EXERCISE REQUIREMENTS | Omit all pictures, then print the entries exactly.

AVAILABLE DATA |
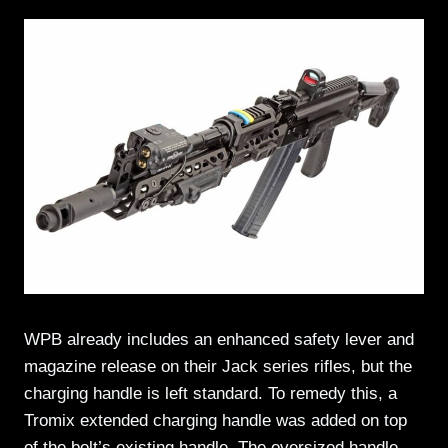
WPB already includes an enhanced safety lever and
magazine release on their Jack series rifles, but the
charging handle is left standard. To remedy this, a
Tromix extended charging handle was added on top
of the bolt’s existing handle. The oversized handle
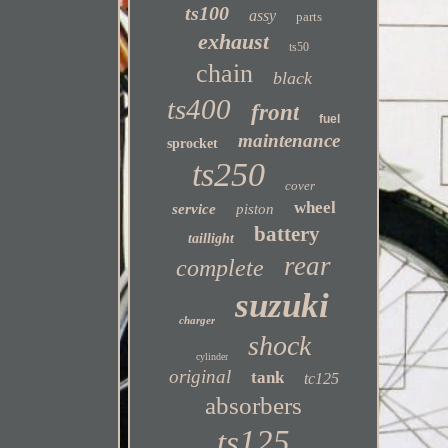
ts100
assy
parts
exhaust
ts50
chain
black
ts400
front
fuel
maintenance
sprocket
ts250
cover
wheel
service
piston
battery
taillight
rear
complete
suzuki
charger
shock
cylinder
original
tank
tc125
absorbers
ts125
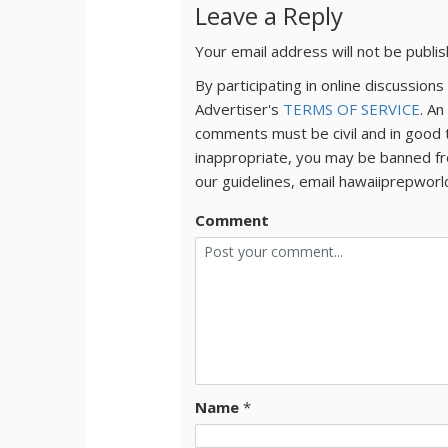
Leave a Reply
Your email address will not be publi
By participating in online discussio
Advertiser's
TERMS OF SERVICE
. An
comments must be civil and in good 
inappropriate, you may be banned fr
our guidelines, email hawaiiprepwor
Comment
Name
*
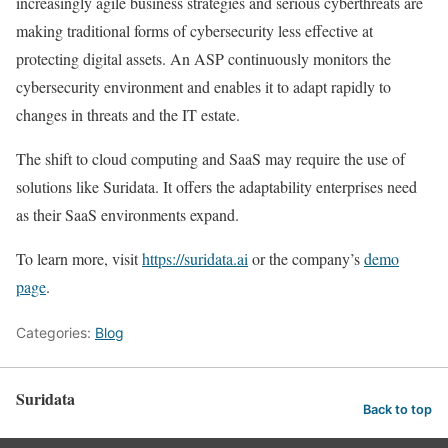
increasingly agile business strategies and serious cyberthreats are
making traditional forms of cybersecurity less effective at
protecting digital assets. An ASP continuously monitors the
cybersecurity environment and enables it to adapt rapidly to
changes in threats and the IT estate.
The shift to cloud computing and SaaS may require the use of
solutions like Suridata. It offers the adaptability enterprises need
as their SaaS environments expand.
To learn more, visit
https://suridata.ai
or the company’s
demo
page
.
Categories:
Blog
Suridata
Back to top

YOUR SOLUTION |
WPB already includes an enhanced safety lever and
magazine release on their Jack series rifles, but the
charging handle is left standard. To remedy this, a
Tromix extended charging handle was added on top
of the bolt’s existing handle. The oversized handle
ts100
assy
parts
exhaust
ts50
chain
black
ts400
front
fuel
maintenance
sprocket
ts250
cover
wheel
service
piston
battery
taillight
rear
complete
suzuki
charger
shock
cylinder
original
tank
tc125
absorbers
ts125
Leave a Reply
Your email address will not be publi
By participating in online discussio
Advertiser's
TERMS OF SERVICE
. An
comments must be civil and in good 
inappropriate, you may be banned fr
our guidelines, email hawaiiprepwor
Comment
Name
*
increasingly agile business strategies and serious cyberthreats are
making traditional forms of cybersecurity less effective at
protecting digital assets. An ASP continuously monitors the
cybersecurity environment and enables it to adapt rapidly to
changes in threats and the IT estate.
The shift to cloud computing and SaaS may require the use of
solutions like Suridata. It offers the adaptability enterprises need
as their SaaS environments expand.
To learn more, visit
https://suridata.ai
or the company’s
demo
page
.
Categories:
Blog
Suridata
Back to top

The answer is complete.